Below are some records: retype them all exactly, but not the pictures.
[DATASET EXCERPTS Boundary: Start]
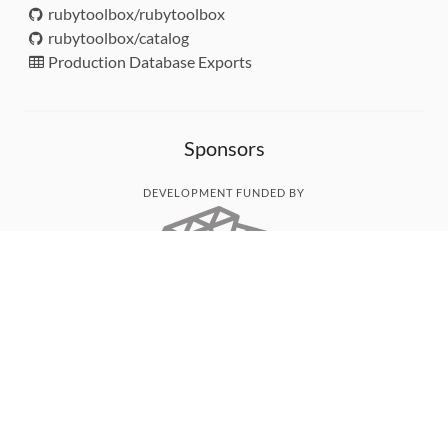
rubytoolbox/rubytoolbox
rubytoolbox/catalog
Production Database Exports
Sponsors
DEVELOPMENT FUNDED BY
MONITORED WITH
[DATASET EXCERPTS Boundary: End]
SOLVED EXERCISE:
rubytoolbox/rubytoolbox
rubytoolbox/catalog
Production Database Exports
Sponsors
DEVELOPMENT FUNDED BY
MONITORED WITH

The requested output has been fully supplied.